XRP Futures Market Splits as Bybit Open Interest Drops Near $1.20

XRP’s move toward the $1.20 area triggered a clear leverage reset in derivatives markets, but the pressure was not evenly distributed across exchanges.

The strongest signal came from Bybit, where XRP open interest contracted sharply as price weakened.

This suggests that traders on Bybit were aggressively reducing exposure, either through voluntary position closures or forced deleveraging during the latest downside move.

What makes the setup more interesting is that Binance did not show the same behavior.

While Bybit saw a sharp drop in open interest, Binance recorded an increase of around $20 million on June 2. This creates a split market structure: Bybit traders appear to be cutting risk, while Binance traders are still adding or maintaining exposure.

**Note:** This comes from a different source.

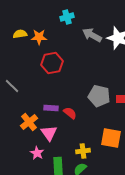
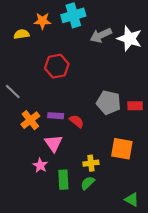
cyan cross: (67, 17) -> (73, 15), size x1.5
gray arrow: (92, 35) -> (101, 35), turned -54
orange star: (39, 37) -> (42, 21), moved
orange cross: (29, 122) -> (30, 120), moved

From May 21 to June 3, Bybit’s XRP open interest fell from $283 million to $216 million, a decline of $67 million, or nearly 24%.

The 7-day open interest change also showed heavy negative readings on Bybit, reaching approximately -$61 million on June 2 and -$56 million on June 3 as XRP traded near $1.20.

The open interest delta confirms the same pattern.

Bybit posted three consecutive negative readings, ranging between roughly -$13 million and -$23 million, showing that position closures were not a one-off event but part of a broader deleveraging phase.

This matters because falling open interest during a price decline usually points to leverage leaving the market.

For now, the key takeaway is that XRP derivatives are not showing a uniform exit from the market. Instead, Bybit is carrying most of the deleveraging pressure, while Binance remains more resilient. This divergence makes the $1.20 area an important level to watch, as it may decide whether the current move becomes a healthy leverage reset or the beginning of broader downside pressure.